This prospective randomized study was done between October 2014 and April 2016. We compared the outcome and complications of RC when using enhanced recovery protocol versus standard protocol in bowel preparation.
Informed consent was signed in each case after explaining the nature of the disease, the risks and potential benefits of the study and the procedure.
Seventy-five patients were included in this study who were candidates for RC. They were randomized in two groups (closed envelope): Group A (43 patients) where they followed the standard preoperative and postoperative protocol and Group B (32 patients) where they followed the enhanced recovery protocol. Patients were assessed by full history taking. Full examination includes general, abdominal, genitalia and digital rectal examinations. Routine laboratory investigations were done. Radiological investigations included chest X-ray, abdomino-pelvic ultrasound and computed tomography with intra-venous contrast while in patients with elevated creatinine, MRI abdomen and pelvis were done. In addition, all patients underwent urethrocystoscopy and biopsy. The preoperative evaluation was the stratified by age-adjusted Charlson’s comorbidity index [6].

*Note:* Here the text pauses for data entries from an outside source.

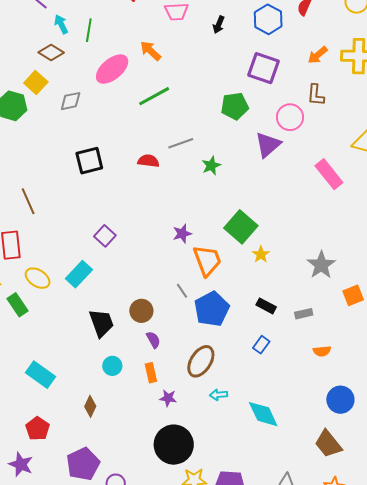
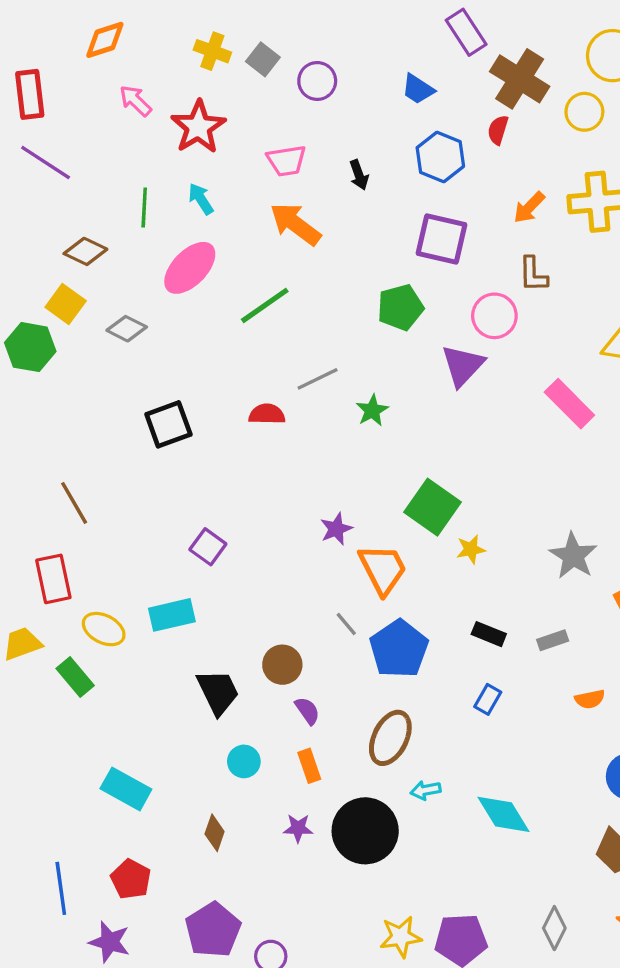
cyan arrow: (61, 24) -> (201, 199), moved
black arrow: (219, 25) -> (359, 175), turned -36
orange arrow: (150, 51) -> (295, 224), moved, size x1.4
gray diamond: (71, 101) -> (127, 329), turned 45
yellow star: (261, 254) -> (471, 549), turned 30
cyan rectangle: (79, 274) -> (172, 615), turned 40
purple star: (168, 398) -> (298, 828), moved
black circle: (174, 445) -> (365, 831), moved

In group A, bowel preparation was started before surgery according to a standard 3-day bowel preparation regimen. On day 1, a low-residue diet, oral metronidazole 400 mg three times daily and oral neomycin 1 g three times daily were taken. On day 2, only clear fluids and oral antibiotics were taken with tap-water enema. On day 3, also clear fluids only and oral antibiotics were taken with rectal washouts until clear. Intravenous fluids were also administered to maintain hydration [7].
In group B, a day before radical cystectomy, the patients received a normal breakfast followed by unrestricted clear fluids and referred to stoma therapist to mark the site of the stoma.
The night before surgery, the region extending from the midchest to the midthigh was cleaned and prepared. Also, a prophylactic dose of enoxaparin sodium 40 IU subcutaneous was given and every 24 h thereafter until discharge.
All patients received general and epidural anesthesia with central venous line. A parenteral broad-spectrum antibiotic was given just before induction of anesthesia and continued postoperatively for 7 days. Intraoperative metronidazole was also given intravenously and continued 3 days after surgery. Compression stockings were used as prophylaxis for deep venous thrombosis.
A wide bore rectal tube (28 Fr) was placed after general anesthesia to avoid rectal injury during the operation. The patient was placed in the supine position with slight hyperextension of the table used to facilitate pelvic exposure and a Foley urethral catheter placed after draping. All male patients underwent a conventional RC, and anterior exenteration was done in female patients with standard lymphadenectomy. Two types of urinary diversions were planned, orthotopic urinary diversion and ileal conduit.
Wound closure was done by closure of the layers as 1 layer, in a simple running technique, using absorbable suture material (polyglactin) followed by closure of the subcutaneous layer and the skin. All postoperative events were graded according to an established five-grade modification of the original Clavien system [8].
Length of hospital stay (LOS) was recorded. Patients in group B started oral clear fluid from day 0, while in group A patients started oral fluid only after audible intestinal sounds or if they passed flatus, and they started to eat after tolerating clear fluids. Thus, patients in group B received free fluids as tolerated on day 1 with early mobilization. The epidural catheter was removed on day 2. Light diet as tolerated was introduced on day 3.
Data were coded and entered using the statistical package Statistical Package for the Social Sciences (SPSS) version 23. Data were summarized using mean, standard deviation, minimum and maximum in quantitative data and using frequency (count) and relative frequency (percentage) for categorical data.
Correlations between quantitative variables were done using Spearman correlation coefficient. P values less than 0.05 were considered as statistically significant.